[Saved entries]
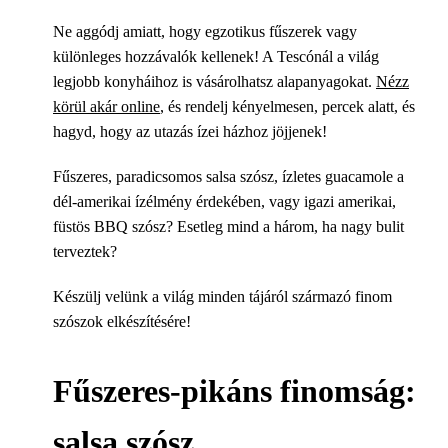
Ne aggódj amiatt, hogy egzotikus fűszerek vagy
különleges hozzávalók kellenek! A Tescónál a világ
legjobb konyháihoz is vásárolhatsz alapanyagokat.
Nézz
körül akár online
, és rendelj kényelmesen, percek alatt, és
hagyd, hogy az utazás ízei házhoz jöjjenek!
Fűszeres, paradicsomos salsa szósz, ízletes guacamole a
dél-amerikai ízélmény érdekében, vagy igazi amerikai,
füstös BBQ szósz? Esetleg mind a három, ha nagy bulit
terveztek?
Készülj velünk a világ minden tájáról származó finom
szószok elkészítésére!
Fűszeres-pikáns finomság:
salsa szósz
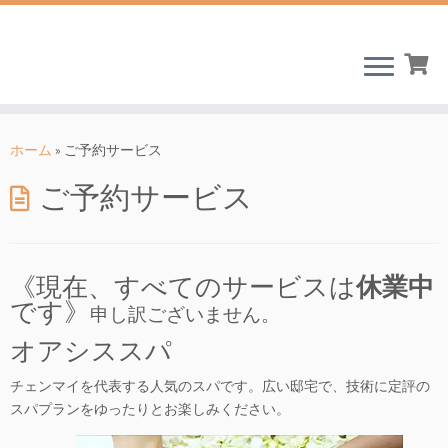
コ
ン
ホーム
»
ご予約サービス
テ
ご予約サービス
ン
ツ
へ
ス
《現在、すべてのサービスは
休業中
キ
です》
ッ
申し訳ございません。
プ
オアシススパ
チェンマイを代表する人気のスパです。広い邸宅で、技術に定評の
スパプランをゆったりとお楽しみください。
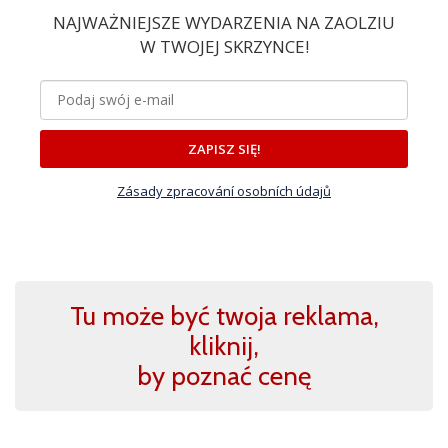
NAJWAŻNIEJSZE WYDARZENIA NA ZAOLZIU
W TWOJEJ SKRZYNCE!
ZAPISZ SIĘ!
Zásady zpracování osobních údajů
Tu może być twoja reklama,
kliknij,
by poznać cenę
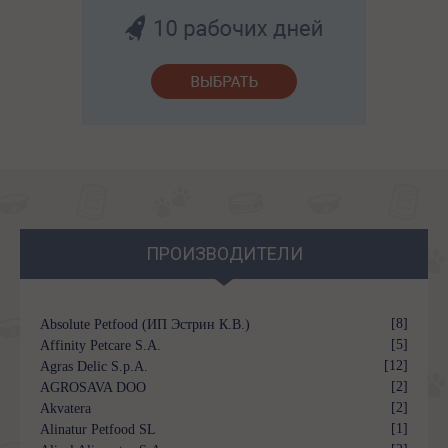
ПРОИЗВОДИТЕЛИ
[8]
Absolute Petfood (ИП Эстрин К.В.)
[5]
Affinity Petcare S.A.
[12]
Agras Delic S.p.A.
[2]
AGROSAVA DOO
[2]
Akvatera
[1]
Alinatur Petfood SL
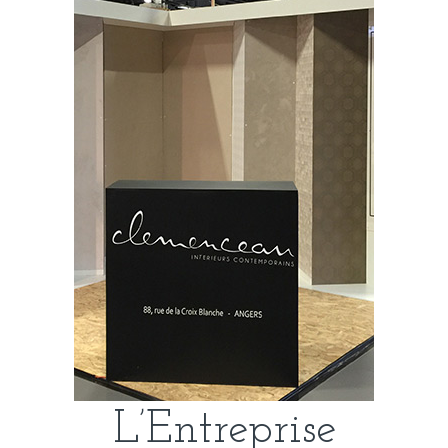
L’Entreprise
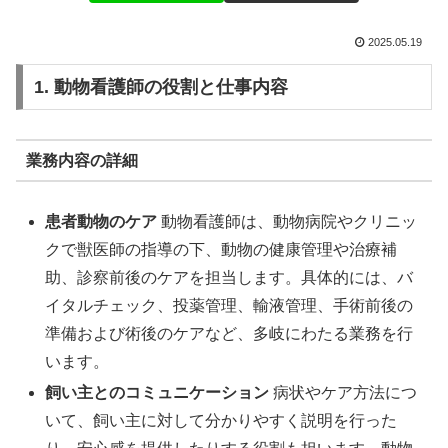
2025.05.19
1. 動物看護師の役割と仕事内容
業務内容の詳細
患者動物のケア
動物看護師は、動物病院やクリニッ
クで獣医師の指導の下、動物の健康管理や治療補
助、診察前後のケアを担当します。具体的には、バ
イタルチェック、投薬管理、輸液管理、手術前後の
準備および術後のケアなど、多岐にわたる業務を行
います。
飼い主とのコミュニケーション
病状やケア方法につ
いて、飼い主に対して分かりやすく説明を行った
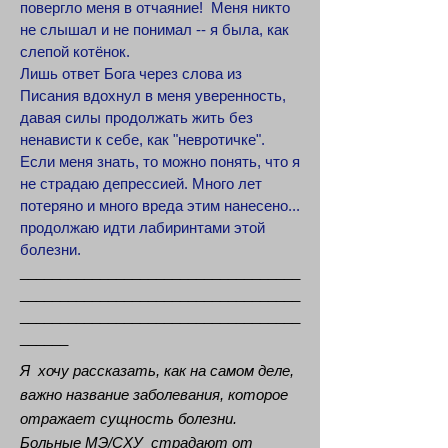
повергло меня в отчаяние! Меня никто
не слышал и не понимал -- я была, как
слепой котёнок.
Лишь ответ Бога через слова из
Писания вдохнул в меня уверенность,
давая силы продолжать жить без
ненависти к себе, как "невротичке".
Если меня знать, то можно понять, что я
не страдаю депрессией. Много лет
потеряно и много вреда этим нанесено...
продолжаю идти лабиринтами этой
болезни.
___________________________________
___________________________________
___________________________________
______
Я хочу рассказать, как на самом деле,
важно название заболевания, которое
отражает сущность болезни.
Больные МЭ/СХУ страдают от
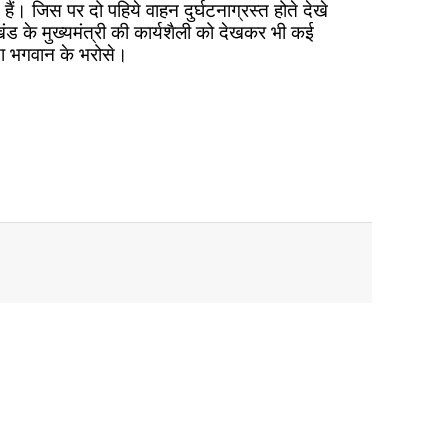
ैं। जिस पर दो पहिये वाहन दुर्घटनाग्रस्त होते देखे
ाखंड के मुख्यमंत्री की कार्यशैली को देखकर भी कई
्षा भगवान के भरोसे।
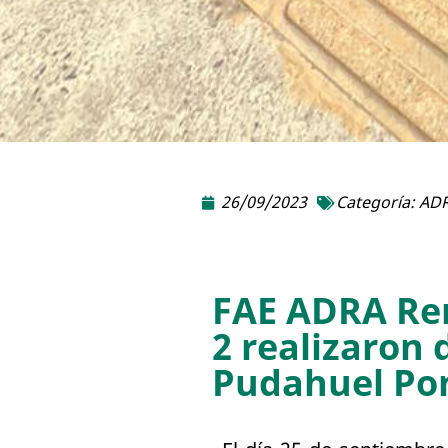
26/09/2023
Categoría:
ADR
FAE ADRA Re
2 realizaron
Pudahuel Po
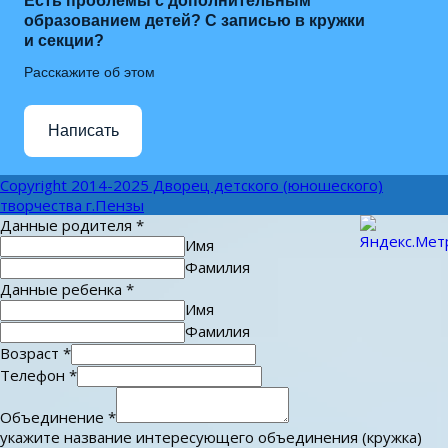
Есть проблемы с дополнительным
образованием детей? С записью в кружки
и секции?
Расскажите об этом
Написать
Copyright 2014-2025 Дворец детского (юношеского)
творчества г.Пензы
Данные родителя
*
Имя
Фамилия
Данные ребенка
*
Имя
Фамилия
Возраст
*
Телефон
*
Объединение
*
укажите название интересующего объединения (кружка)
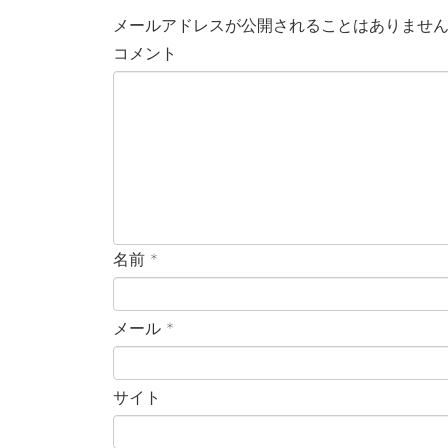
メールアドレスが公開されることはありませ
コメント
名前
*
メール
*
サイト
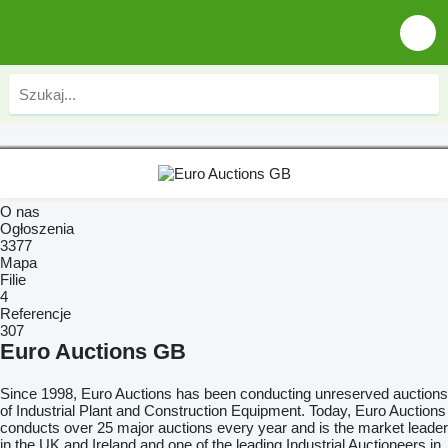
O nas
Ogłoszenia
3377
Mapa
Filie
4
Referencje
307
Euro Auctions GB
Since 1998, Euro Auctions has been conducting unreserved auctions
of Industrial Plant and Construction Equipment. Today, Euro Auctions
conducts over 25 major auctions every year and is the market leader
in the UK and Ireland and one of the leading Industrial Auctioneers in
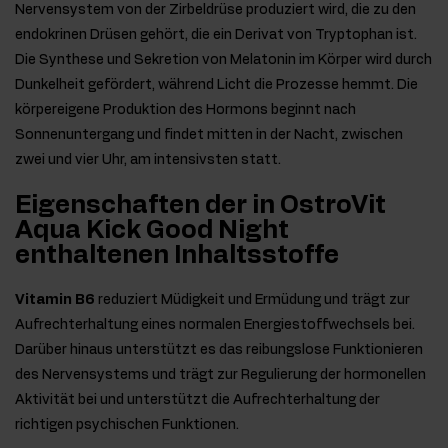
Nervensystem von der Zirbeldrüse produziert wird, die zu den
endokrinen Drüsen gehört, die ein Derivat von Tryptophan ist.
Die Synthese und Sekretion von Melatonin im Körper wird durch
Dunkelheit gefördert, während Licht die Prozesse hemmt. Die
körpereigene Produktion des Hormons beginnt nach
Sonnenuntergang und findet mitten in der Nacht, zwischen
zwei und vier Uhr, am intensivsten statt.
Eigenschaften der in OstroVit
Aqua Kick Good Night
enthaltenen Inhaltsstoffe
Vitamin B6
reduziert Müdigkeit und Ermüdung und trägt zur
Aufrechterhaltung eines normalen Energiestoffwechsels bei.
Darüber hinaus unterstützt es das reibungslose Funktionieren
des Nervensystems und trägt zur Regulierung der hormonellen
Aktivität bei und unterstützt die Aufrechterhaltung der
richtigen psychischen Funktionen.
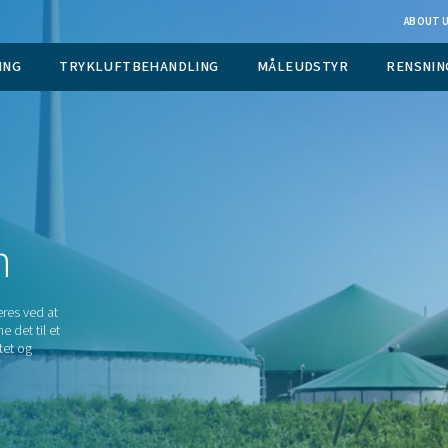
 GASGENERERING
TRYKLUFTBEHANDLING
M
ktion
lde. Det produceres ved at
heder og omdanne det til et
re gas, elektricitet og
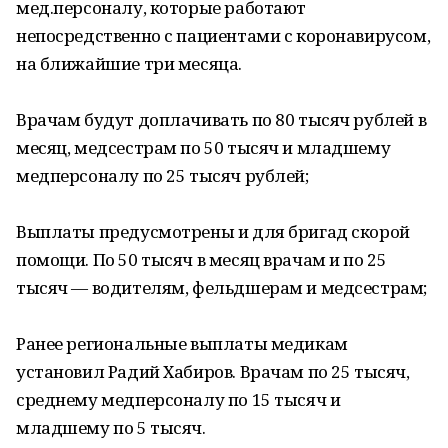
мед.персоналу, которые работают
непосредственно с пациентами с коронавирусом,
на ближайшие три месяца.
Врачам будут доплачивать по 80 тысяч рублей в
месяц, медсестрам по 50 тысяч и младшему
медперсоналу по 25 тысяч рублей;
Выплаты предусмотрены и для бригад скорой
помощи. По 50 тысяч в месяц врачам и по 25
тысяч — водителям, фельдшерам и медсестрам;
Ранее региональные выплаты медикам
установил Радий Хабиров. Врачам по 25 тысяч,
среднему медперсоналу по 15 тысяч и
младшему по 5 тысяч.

Task details ::
In the records, find every line that has the string "меня" and copy it.

Written reply ::
повергло меня в отчаяние! Меня никто
Писания вдохнул в меня уверенность,
Если меня знать, то можно понять, что я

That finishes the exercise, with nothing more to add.